A shared genetic study of metabolic dysfunction-associated steatotic liver disease and bipolar disorder

Objective Using genome-wide association study (GWAS) data, to systematically delineate the shared genetic architecture between metabolic dysfunction-associated steatotic liver disease (MASLD) and bipolar disorder (BP), identify pleiotropic genes, and explore the causal relationship between the two.

Methods We integrated GWAS summary data for MASLD (cases n = 4,761, controls n = 373,227) and BP (cases n = 8,946, controls n = 434,831). Linkage disequilibrium score regression (LDSC) was employed to assess genetic correlation, and cross-phenotype association analysis (CPASSOC) was used to identify shared risk loci. To enhance statistical power and pinpoint pleiotropic genes, we applied multi-trait analysis of GWAS (MTAG) and combined five gene-mapping strategies (MAGMA, GCTA-fastBAT, sCCA, CONTENT, and PWAS) to identify pleiotropic genes. Finally, we conducted bidirectional Mendelian randomization (MR) analysis to test causal relationships between the two disorders, and performed functional enrichment and tissue/cell-type specificity analyses for the shared genes identified.

Results The LDSC analysis revealed a significant positive genetic correlation between MASLD and BP (r_g = 0.356, P = 5.47×10⁻⁶). CPASSOC identified 396 shared genetic loci. By integrating multi-omics analytical strategies, we ultimately identified 22 pleiotropic genes significantly associated with both diseases, including proprotein convertase subtilisin/kexin type 9 (PCSK9), signal transducer and activator of transcription 3 (STAT3), fat mass and obesity-associated gene (FTO), and sex hormone-binding globulin (SHBG). These genes were significantly enriched in key biological pathways such as the phosphatidylinositol-3-kinase (PI3K)/protein kinase B (Akt) signaling pathway, the PPAR signaling pathway, and extracellular matrix organization, and were highly expressed in liver, adipose tissue, arteries, and digestive system-related cell types. However, bidirectional MR analysis did not detect a direct causal relationship between MASLD and BP. In an oleic acid-induced MASLD cell model using HepG2 cells, mRNA expression levels of PCSK9, PCK1, and CUX2 were upregulated (all P ＜ 0.05).
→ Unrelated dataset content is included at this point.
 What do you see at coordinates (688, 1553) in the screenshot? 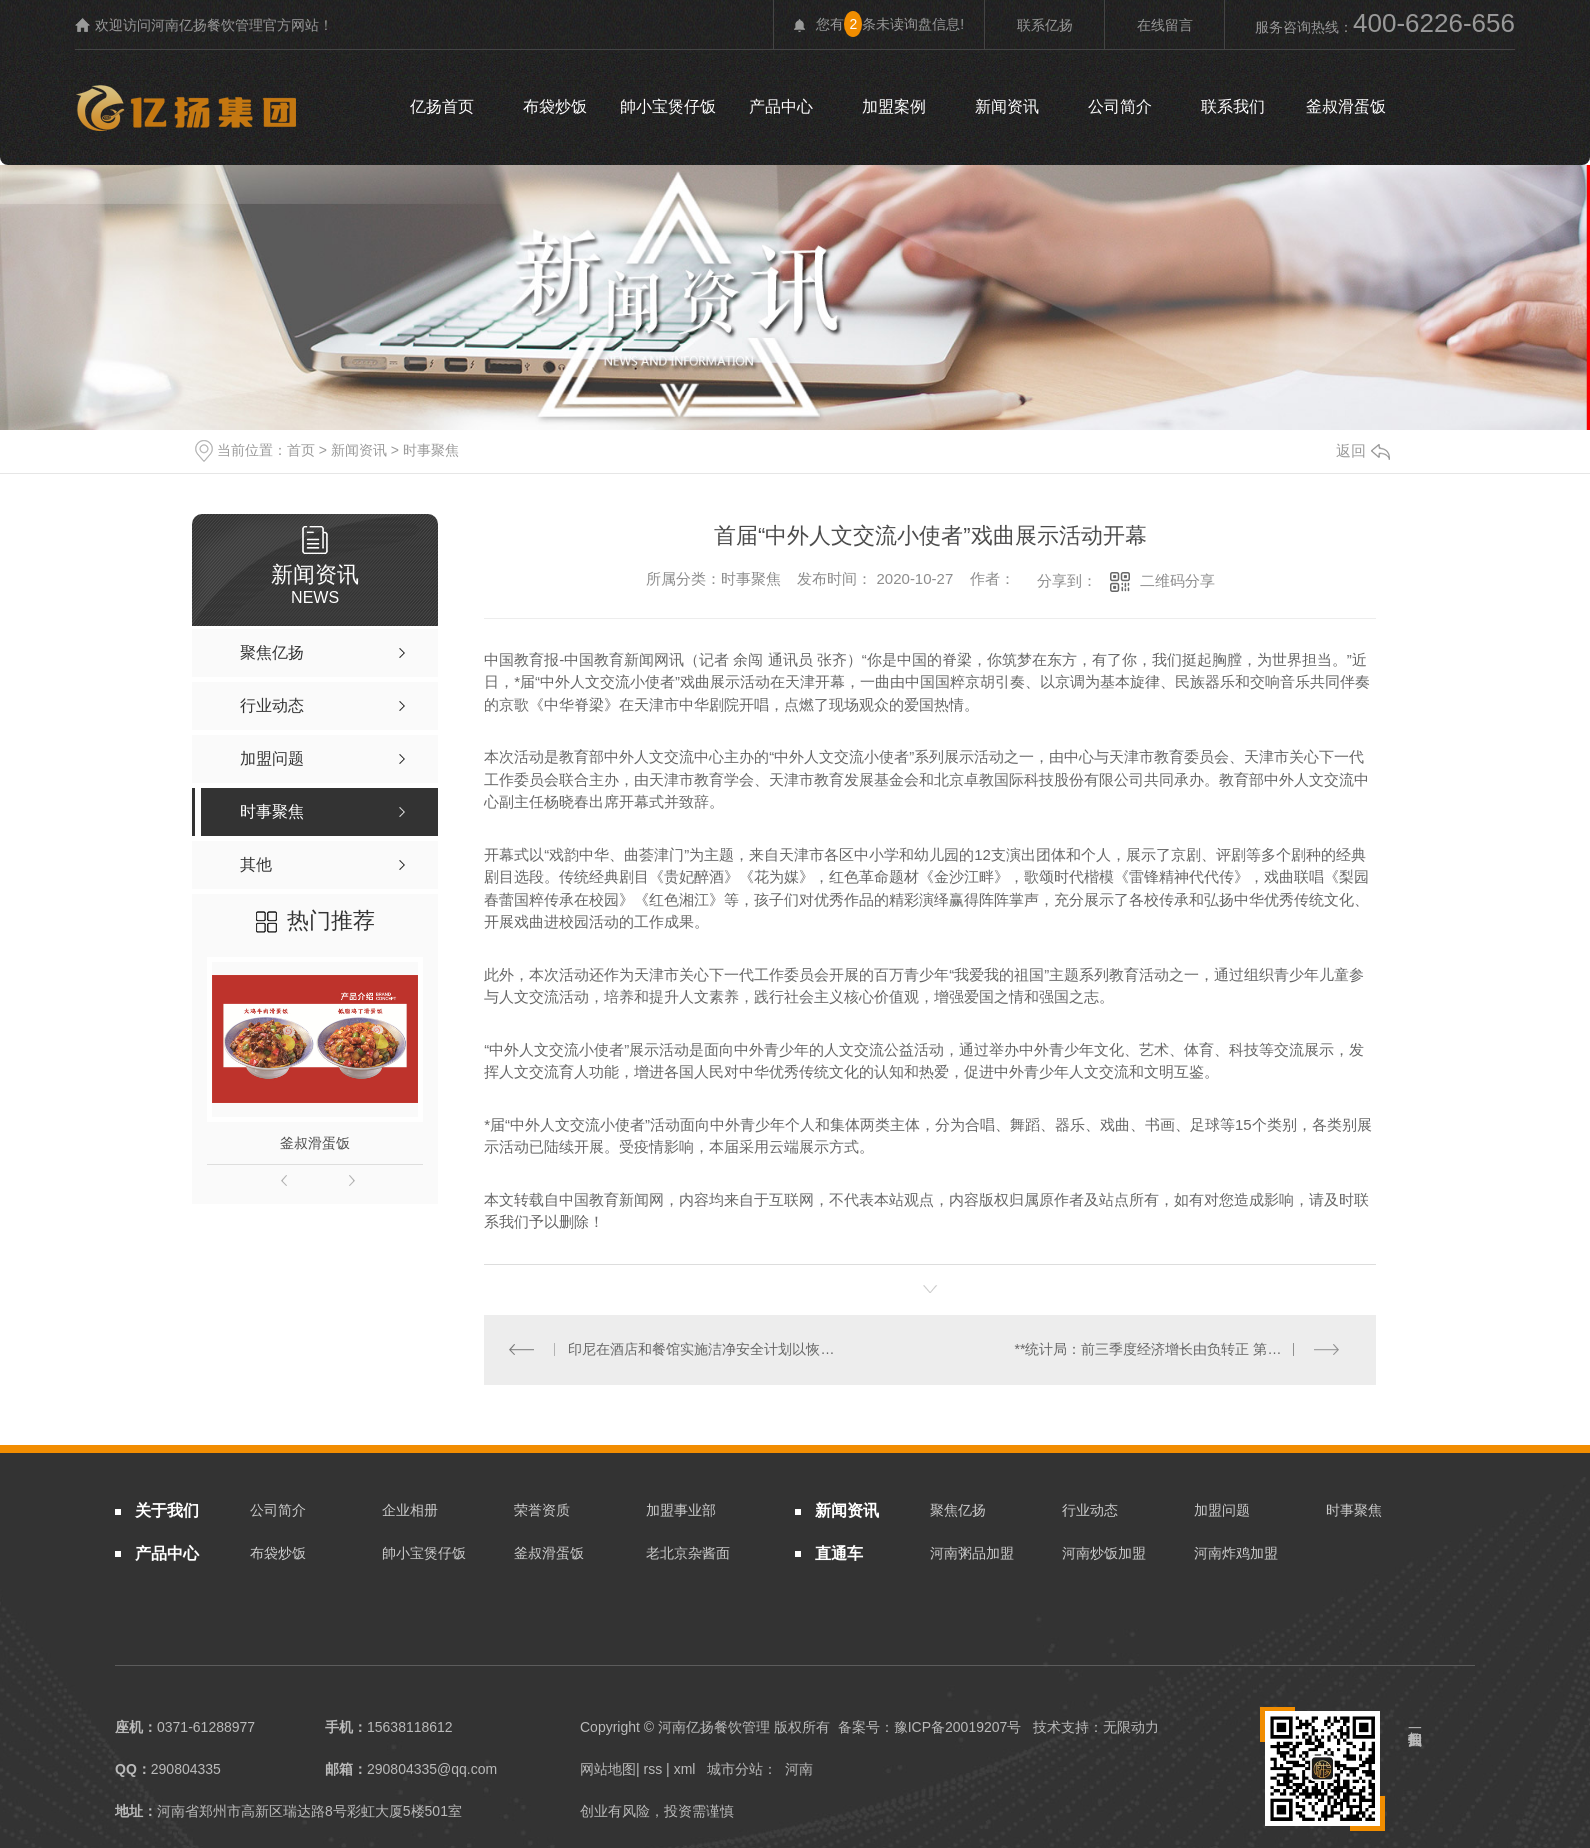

Conclusions The clinical comorbidity of MASLD and BP may stem from a shared genetic basis. The 22 core shared genes identified in this study are involved in multiple biological processes, including hepatic lipid metabolism, neuroinflammation, apoptosis, and stress response, providing novel genetic evidence and potential therapeutic targets for understanding the comorbidity mechanisms of the two conditions.